Ukrainian politician

Olena Heorhiyivna Lys (Олена Георгіївна Лис; born 15 June 1971) is a Ukrainian politician currently serving as a People's Deputy of Ukraine from Ukraine's 201st electoral district since 29 August 2019. She is a member of Servant of the People.

== Early life and career ==
Olena Heorhiyivna Lys was born on 15 June 1971 in Bradok, in the Byelorussian Soviet Socialist Republic of the Soviet Union. In 1990, she graduated from Sokorosk Pedagogical School, and began teaching the same year. In 1997, she graduated from Chernivtsi University, majoring in elementary education and practical psychology. From 1996, she worked as a primary school teacher. Lys is married, and has one son and one daughter.

== Political career ==
Lys ran a successful campaign to become a People's Deputy of Ukraine from Ukraine's 201st electoral district in the 2019 Ukrainian parliamentary election as a member of Servant of the People. At the time of her election, she was an independent. According to analytical portal Slovo i Dilo, by February 2021 Lys had fulfilled 23% of her electoral promises, having promised to increase teacher salaries, create a national agency for qualifying education workers, improve the development of transportation in the city of Chernivtsi, and improve the city's sewage system.

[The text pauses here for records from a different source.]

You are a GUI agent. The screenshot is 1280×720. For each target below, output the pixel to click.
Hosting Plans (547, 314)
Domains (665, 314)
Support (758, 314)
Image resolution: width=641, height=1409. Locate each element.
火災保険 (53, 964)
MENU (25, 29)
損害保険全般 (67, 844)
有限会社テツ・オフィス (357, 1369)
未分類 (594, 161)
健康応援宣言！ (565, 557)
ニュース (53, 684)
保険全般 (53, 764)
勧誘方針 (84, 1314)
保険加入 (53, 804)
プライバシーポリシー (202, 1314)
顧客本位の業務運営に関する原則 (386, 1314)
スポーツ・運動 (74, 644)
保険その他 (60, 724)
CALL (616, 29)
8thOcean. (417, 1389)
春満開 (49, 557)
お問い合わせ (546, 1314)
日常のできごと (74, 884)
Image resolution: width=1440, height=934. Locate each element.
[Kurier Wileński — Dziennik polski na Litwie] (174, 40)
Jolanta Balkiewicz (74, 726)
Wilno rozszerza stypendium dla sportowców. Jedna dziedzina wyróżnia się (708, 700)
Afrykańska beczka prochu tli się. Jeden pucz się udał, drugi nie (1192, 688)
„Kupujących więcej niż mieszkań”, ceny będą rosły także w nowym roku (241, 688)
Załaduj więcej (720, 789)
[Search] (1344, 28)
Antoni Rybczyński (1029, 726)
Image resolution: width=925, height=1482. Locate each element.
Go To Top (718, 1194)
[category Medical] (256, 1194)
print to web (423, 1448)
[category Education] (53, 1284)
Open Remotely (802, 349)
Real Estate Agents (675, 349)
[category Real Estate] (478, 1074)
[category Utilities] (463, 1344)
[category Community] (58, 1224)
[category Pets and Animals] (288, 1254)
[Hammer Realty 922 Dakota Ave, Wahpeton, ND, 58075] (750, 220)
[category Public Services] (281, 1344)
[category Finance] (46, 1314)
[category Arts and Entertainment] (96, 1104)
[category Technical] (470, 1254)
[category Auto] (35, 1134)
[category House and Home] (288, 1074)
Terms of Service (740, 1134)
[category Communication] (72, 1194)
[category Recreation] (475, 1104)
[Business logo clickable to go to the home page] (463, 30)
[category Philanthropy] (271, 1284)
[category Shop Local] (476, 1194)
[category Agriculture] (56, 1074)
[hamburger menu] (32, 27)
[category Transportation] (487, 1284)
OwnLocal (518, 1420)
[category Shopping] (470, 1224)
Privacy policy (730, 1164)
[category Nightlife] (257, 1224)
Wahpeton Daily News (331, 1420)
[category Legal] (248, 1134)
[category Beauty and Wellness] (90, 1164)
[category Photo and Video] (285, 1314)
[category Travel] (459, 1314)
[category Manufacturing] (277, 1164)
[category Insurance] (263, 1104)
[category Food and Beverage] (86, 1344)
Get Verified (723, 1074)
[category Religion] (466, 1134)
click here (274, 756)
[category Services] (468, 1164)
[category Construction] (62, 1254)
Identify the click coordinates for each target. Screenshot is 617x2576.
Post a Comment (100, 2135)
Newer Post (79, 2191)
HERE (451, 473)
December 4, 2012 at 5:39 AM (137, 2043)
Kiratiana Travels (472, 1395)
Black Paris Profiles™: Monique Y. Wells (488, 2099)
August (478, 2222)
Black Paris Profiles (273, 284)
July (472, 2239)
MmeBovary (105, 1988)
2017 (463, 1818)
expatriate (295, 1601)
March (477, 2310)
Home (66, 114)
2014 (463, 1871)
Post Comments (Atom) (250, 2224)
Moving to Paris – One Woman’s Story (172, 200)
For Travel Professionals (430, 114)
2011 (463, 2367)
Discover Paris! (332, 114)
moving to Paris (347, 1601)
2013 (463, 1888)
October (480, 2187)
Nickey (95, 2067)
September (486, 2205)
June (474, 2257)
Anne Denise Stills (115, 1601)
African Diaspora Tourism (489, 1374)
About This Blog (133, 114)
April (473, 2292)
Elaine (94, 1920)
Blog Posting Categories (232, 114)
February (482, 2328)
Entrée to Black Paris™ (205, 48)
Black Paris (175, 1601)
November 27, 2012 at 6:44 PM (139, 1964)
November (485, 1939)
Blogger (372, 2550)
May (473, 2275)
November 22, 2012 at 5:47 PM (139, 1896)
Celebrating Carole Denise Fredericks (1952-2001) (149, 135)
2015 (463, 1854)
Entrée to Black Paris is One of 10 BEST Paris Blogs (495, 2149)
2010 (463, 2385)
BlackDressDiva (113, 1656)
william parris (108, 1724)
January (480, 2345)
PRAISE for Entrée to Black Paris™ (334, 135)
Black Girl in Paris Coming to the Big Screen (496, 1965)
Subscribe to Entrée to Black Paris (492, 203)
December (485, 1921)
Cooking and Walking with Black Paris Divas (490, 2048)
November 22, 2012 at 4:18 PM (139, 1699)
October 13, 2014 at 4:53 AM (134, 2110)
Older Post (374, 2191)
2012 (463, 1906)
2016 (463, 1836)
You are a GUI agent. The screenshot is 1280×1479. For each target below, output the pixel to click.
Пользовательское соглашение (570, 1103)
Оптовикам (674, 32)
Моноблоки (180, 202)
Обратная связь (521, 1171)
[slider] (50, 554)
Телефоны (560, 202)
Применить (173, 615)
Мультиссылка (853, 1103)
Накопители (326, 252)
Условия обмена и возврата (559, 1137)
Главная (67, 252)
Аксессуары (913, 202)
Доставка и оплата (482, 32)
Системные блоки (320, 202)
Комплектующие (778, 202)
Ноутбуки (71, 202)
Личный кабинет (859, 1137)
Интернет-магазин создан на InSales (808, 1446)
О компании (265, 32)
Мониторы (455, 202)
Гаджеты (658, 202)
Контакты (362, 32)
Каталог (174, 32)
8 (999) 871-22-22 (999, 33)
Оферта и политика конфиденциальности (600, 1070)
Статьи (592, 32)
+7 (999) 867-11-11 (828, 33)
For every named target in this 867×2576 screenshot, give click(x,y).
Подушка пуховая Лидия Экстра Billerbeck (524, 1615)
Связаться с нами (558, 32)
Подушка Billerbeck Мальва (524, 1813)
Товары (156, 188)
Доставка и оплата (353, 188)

Member of the Verkhovna Rada Committee on Education, Science and Innovation, Head of the Subcommittee on General Secondary, Inclusive Education and Education in the Temporarily Occupied Territories.

One of the initiators of the Draft Law on Amendments to the Code of Ukraine on Administrative Offenses regarding liability for propaganda of homosexuality and transgenderism.